Korea nuclear test — U.S. and South Korean officials reported seismic activity in North Korea early today that appeared to be evidence of the country’s third, long-threatened nuclear test and a new challenge for the Obama administration in its effort to keep the country from becoming a full-fledged nuclear power. “We believe that North Korea has conducted a nuclear test," said Kim Min-seok, spokesman of the South Korean Defense Ministry.
Knight criticizes Paterno report — Nike co-founder Phil Knight issued a statement Monday blasting a 2012 report’s characterization of Penn State coach Joe Paterno in the child sex abuse scandal involving assistant coach Jerry Sandusky. Following the release last year of former FBI director Louis Freeh’s report, Knight said he was saddened that Paterno apparently made missteps that led to “heartbreaking consequences." But Knight now says that he may have jumped to conclusions, after a new critique that was commissioned by the Paterno family.
European meat scandal — European officials on Monday threatened criminal investigations and other legal action after revelations that frozen foods made with horse meat, disguised as more expensive beef, had been sold to potentially millions of unwitting customers across the region. “It is already clear that we are dealing with a Europe-wide supply network," Owen Paterson, the British environment secretary, told the British Parliament.
Tribute to slain sniper — Military leaders, law enforcement officials and thousands of others gathered at Cowboys Stadium in Arlington, Texas, on Monday to remember Chris Kyle, the retired Navy SEAL sniper and author who, along with another man, investigators say was killed earlier this month by a troubled veteran he was trying to help.

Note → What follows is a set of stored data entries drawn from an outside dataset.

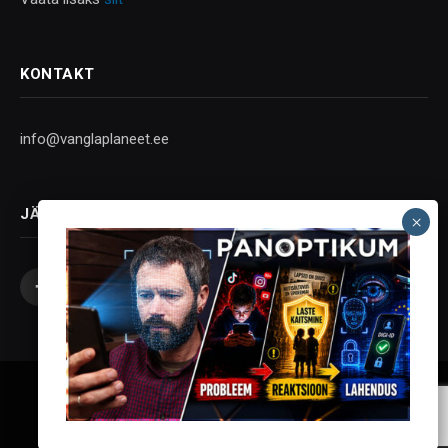
KONTAKT
info@vanglaplaneet.ee
JÄLGI SOTSIAALMEEDIAS
Facebook
X
Instagram
YouTube
Telegram
(Twitter)
Vanglaplaneet - Vastupanu Vaim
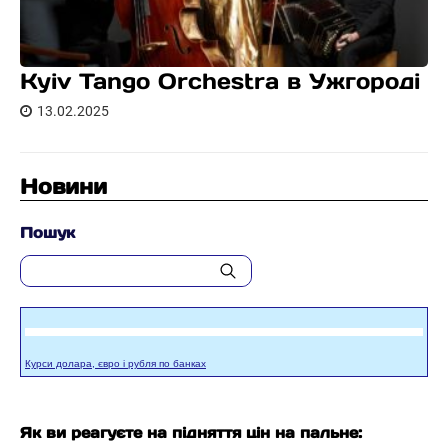
Kyiv Tango Orchestra в Ужгороді
13.02.2025
Новини
Пошук
Курси долара, євро і рубля по банках
Як ви реагуєте на підняття цін на пальне:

Afghan detainee torture — An Afghan government panel on Monday acknowledged widespread torture of detainees, after a two-week investigation of a U.N. report citing rampant abuses. In a news conference, the panel’s director said its inquiry confirmed evidence that nearly half of the 284 prisoners interviewed had been tortured during arrest or questioning. The inquiry also found that many of the detainees never had access to legal defense.
Medal of Honor awarded — Saluting Clinton Romesha for embodying the soldier’s creed of never leaving behind a fallen comrade, President Barack Obama on Monday bestowed the Medal of Honor on him for courageously defending a remote U.S. outpost in eastern Afghanistan from a ferocious attack by more than 300 Taliban fighters. During the daylong attack on Combat Outpost Keating, the president said, Romesha showed “conspicuous gallantry."

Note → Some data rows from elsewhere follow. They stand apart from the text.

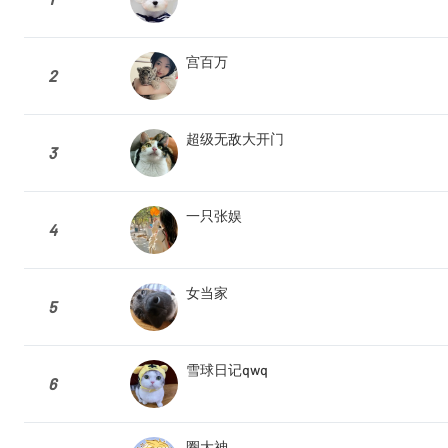
宫百万
2
超级无敌大开门
3
一只张娱
4
女当家
5
雪球日记qwq
6
圈大神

Women detained in Jerusalem — Ten women, including two U.S. rabbis, were detained by the Israeli police in Jerusalem on Monday for praying at the Western Wall wearing prayer shawls that are traditionally used by men, in the latest escalation of a conflict over one of Judaism’s holiest sites. Those detained were part of the group Women of the Wall, which has gathered each month for the past 24 years to protest the ultra-Orthodox insistence that only men may pray at the wall wearing traditional garb.
Chicago shooting — Chicago police say the two men accused of killing a 15-year-old honor student mistook her and her friends for rival gang members who’d shot one of the men over the summer. Police Superintendent Garry McCarthy says murder charges were filed Monday against 18-year-old Michael Ward and 20-year-old Kenneth Williams. Both are accused in the Jan. 29 death of Hadiya Pendleton, who’d recently performed during inauguration ceremonies in Washington.